A BRIN index is not a good choice in this case.  You can CLUSTER the
data on an index, but that's a one-time operation: PostgreSQL will not
maintain that order after the CLUSTER.  If the number of rows in the
table at the time of the CLUSTER is much larger than the number that
are inserted between CLUSTER operations, then a BRIN index might be
useful, but clustering a very large table is an expensive operation,
and requires an exclusive lock on the table while it is being done.

--
Born in Arizona, moved to Babylonia.

#9GF
phabriz@gmail.com
In reply to: Siddharth Jain (#6)
Re: How to use the BRIN index properly?

For membership/equality predicates (also partial, for multiple columns) you
could take a look at bloom indexes: they are quite efficient in terms of
space footprint, you can even choose how long is the signature for each
entry and how is distributed among the columns.
https://www.postgresql.org/docs/14/bloom.html
g

On Wed, 8 Feb 2023 at 23:15, Siddharth Jain <siddhsql@gmail.com> wrote:

Show quoted text

OK so in that case we are left with the B-Tree index.

If the B-Tree index will be so large that it cannot fit in memory, then is
it worth creating it at all? Are there any established patterns here?

On Wed, Feb 8, 2023 at 1:21 PM Christophe Pettus <xof@thebuild.com> wrote:

On Feb 8, 2023, at 13:17, Siddharth Jain <siddhsql@gmail.com> wrote:

As I explained in my question that is indeed our dilemma. Our insertion

order will not be equal to index order. i.e., referring to your response:

who's data is added in the same order as the key in the BRIN index

does NOT hold.

A BRIN index is not a good choice in this case.

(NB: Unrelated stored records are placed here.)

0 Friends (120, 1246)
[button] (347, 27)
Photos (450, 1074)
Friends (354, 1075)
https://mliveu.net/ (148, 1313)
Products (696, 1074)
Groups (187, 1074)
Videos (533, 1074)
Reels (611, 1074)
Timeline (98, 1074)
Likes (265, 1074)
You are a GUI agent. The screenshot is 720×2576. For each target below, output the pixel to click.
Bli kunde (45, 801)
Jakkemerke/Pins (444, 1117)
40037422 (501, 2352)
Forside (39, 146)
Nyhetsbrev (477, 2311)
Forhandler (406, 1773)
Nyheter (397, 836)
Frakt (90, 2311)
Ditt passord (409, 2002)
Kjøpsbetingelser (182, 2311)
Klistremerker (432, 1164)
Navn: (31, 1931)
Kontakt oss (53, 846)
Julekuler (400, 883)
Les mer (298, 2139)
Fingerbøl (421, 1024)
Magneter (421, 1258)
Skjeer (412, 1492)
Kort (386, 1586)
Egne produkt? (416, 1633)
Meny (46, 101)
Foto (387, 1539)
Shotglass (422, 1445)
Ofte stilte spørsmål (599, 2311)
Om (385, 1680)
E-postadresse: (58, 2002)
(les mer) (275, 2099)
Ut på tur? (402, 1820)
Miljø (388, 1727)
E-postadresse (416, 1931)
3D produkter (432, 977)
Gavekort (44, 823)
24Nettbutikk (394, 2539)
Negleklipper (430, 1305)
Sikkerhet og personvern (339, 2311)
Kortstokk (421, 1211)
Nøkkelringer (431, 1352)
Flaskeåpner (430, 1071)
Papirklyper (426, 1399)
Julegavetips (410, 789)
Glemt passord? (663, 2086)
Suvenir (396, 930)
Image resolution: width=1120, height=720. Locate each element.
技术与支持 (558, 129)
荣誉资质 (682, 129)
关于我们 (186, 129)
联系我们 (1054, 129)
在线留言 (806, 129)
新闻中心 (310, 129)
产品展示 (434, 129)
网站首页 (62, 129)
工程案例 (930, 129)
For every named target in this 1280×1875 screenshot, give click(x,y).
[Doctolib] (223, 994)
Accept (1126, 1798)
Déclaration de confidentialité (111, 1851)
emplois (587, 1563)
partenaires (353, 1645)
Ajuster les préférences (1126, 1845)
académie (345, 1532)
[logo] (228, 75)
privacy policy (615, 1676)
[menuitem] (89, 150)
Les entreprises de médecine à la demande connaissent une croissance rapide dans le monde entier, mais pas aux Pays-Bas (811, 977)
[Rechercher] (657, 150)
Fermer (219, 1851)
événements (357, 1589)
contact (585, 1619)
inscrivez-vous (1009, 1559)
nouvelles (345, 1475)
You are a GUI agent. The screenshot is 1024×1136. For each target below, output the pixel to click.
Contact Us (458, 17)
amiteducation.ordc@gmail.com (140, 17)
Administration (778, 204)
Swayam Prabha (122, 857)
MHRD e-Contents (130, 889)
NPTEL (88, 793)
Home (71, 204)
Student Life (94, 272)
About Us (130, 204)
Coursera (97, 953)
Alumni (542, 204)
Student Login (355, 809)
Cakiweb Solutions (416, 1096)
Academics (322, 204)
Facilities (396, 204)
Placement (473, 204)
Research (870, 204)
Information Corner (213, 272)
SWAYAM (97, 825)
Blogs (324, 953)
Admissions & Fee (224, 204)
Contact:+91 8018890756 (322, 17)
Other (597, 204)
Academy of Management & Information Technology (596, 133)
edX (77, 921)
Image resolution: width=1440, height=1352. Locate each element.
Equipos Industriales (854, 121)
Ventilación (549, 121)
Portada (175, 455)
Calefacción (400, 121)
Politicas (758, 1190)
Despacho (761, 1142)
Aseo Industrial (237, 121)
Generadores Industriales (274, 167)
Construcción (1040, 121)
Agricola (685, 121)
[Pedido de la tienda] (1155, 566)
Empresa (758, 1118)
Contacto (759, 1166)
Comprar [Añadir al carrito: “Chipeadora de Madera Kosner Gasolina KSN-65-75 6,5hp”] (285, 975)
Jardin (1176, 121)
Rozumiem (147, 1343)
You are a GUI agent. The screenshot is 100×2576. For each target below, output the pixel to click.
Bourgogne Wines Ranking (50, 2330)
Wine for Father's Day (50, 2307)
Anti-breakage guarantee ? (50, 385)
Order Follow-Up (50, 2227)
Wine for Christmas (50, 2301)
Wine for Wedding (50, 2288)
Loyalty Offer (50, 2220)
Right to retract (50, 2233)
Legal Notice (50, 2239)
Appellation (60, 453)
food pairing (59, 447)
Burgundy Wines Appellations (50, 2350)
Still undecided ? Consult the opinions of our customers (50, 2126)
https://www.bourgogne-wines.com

You can CLUSTER the data
on an index, but that's a one-time operation: PostgreSQL will not maintain
that order after the CLUSTER. If the number of rows in the table at the
time of the CLUSTER is much larger than the number that are inserted
between CLUSTER operations, then a BRIN index might be useful, but
clustering a very large table is an expensive operation, and requires an
exclusive lock on the table while it is being done.